• Data in this exercise:
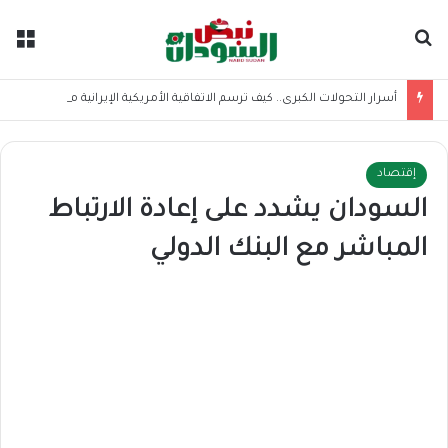
بحث عن
الق
أسرار التحولات الكبرى.. كيف ترسم الاتفاقية الأمريكية الإيرانية موازين القوى بالمنطقة؟
إقتصاد
السودان يشدد على إعادة الارتباط
المباشر مع البنك الدولي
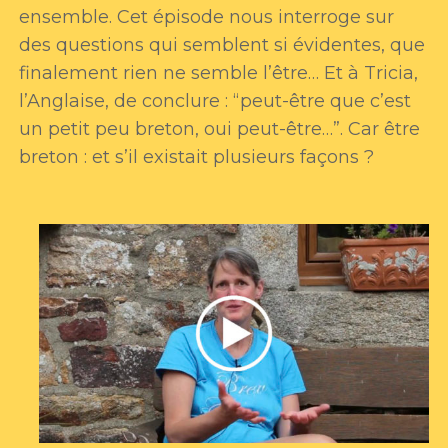
ensemble. Cet épisode nous interroge sur
des questions qui semblent si évidentes, que
finalement rien ne semble l’être… Et à Tricia,
l’Anglaise, de conclure : “peut-être que c’est
un petit peu breton, oui peut-être…”. Car être
breton : et s’il existait plusieurs façons ?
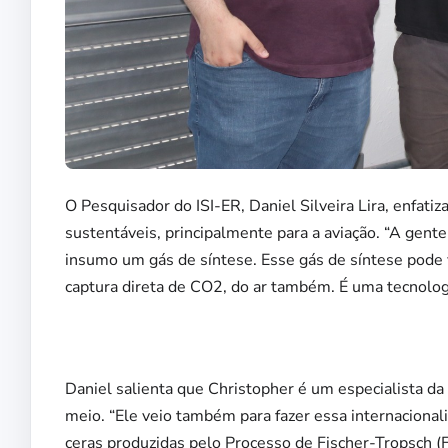
O Pesquisador do ISI-ER, Daniel Silveira Lira, enfat
sustentáveis, principalmente para a aviação. “A gen
insumo um gás de síntese. Esse gás de síntese pode 
captura direta de CO2, do ar também. É uma tecnologia
Daniel salienta que Christopher é um especialista d
meio. “Ele veio também para fazer essa internaciona
ceras produzidas pelo Processo de Fischer-Tropsch (F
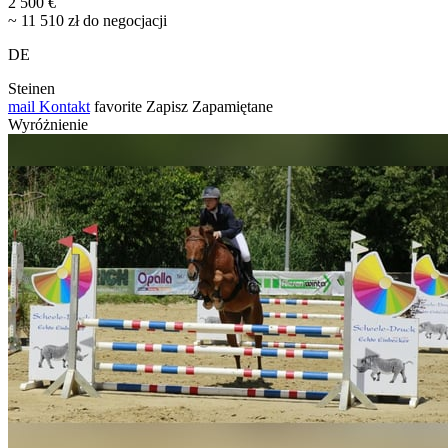
2 500 €
~ 11 510 zł do negocjacji
DE
Steinen
mail
Kontakt
favorite
Zapisz
Zapamiętane
Wyróżnienie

• Assignment: Looking at the entries above, copy out every line in which "peut" occurs.

• Solution for this problem:
l’Anglaise, de conclure : “peut-être que c’est
un petit peu breton, oui peut-être…”. Car être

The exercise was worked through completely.